No stadium, no more Minnesota Vikings.  Even if you aren't a sports fan, if you live in Minnesota you must realize the millions of dollars in revenue the state will lose if they leave.  Meanwhile the average citizen would feel zero impact in regards to the cost to build it.   The Minnesota Twins got a stadium with out a vote and it has rejuvenated the area and has been a boon for area businesses and the state.  If Minnesota starts to lose professional sports franchises, then Minnesota becomes Iowa -- only colder.

 

The state's top two legislative leaders now want local voters to have a say in a new Minnesota Vikings stadium project, a move that potentially creates a major obstacle for the plan.

"I'd like to see a referendum in Ramsey County," said Senate Majority Leader Amy Koch, R-Buffalo, on Thursday.

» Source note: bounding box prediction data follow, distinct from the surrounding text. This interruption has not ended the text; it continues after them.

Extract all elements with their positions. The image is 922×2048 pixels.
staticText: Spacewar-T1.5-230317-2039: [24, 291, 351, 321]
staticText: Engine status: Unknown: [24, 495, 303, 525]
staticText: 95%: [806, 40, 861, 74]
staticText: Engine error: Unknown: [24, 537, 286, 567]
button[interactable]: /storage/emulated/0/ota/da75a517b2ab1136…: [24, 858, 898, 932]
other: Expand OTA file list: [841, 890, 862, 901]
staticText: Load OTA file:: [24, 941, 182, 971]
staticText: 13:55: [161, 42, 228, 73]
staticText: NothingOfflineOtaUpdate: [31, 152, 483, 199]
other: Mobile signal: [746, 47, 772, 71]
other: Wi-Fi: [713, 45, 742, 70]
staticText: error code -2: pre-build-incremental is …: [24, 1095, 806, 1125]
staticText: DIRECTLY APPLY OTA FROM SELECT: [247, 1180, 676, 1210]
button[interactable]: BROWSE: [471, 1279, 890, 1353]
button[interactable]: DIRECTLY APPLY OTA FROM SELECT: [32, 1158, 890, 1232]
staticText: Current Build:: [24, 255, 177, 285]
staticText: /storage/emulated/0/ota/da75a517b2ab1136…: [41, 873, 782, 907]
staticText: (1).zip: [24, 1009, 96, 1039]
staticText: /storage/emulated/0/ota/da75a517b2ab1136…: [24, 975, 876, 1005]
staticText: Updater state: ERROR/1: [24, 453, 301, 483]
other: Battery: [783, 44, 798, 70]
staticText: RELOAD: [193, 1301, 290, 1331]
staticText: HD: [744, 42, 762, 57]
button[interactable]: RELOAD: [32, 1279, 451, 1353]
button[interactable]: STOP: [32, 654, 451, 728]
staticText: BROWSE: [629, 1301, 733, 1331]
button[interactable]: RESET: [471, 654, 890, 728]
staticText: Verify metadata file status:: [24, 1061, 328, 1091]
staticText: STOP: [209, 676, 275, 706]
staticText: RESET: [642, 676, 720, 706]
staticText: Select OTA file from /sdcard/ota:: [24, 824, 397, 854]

Koch added that there "should be a referendum" regardless of where the stadium is built.

House Speaker Kurt Zellers, R-Maple Grove, said he also wants a countywide vote wherever the stadium is built. "I like the idea of having a referendum," Zellers said.

The owners of the Vikings have an agreement with Ramsey County officials to build a more than $1 billion stadium at the old U.S. Army munitions plant in Arden Hills. But stadium backers believe that voters would be likely to reject a countywide half-cent sales tax planned to fund the project.

"I think that puts the kibosh on the stadium project," said Republican Rep. Morrie Lanning, the chief House author of the stadium proposal. Nodding to the team's lease at the Metrodome that expires after this year, he added: "The Vikings will be sold, and they will move."

Lanning said the chances of a special legislative session this year for a Vikings stadium subsidy package are now "slim."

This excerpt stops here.